__TO DO__.
Every line in the records below with the string "messinaoggi" is to be copied out.

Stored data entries
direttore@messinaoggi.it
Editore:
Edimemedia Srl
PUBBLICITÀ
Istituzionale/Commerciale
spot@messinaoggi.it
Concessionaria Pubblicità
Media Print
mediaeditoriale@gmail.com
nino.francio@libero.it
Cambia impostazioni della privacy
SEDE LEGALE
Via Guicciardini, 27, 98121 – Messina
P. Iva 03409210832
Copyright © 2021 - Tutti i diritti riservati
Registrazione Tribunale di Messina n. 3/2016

...

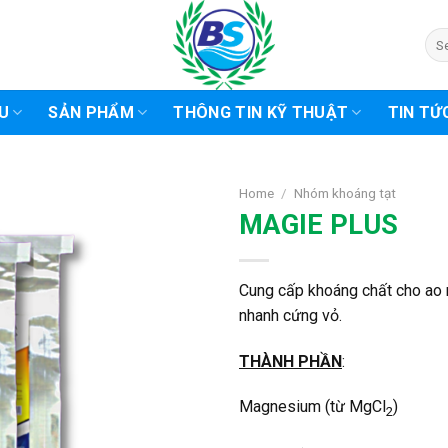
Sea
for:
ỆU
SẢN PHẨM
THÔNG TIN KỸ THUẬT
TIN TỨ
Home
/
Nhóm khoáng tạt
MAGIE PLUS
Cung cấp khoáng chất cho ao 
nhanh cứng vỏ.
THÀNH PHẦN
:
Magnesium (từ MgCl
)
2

__OUTPUT BELOW__.
direttore@messinaoggi.it
spot@messinaoggi.it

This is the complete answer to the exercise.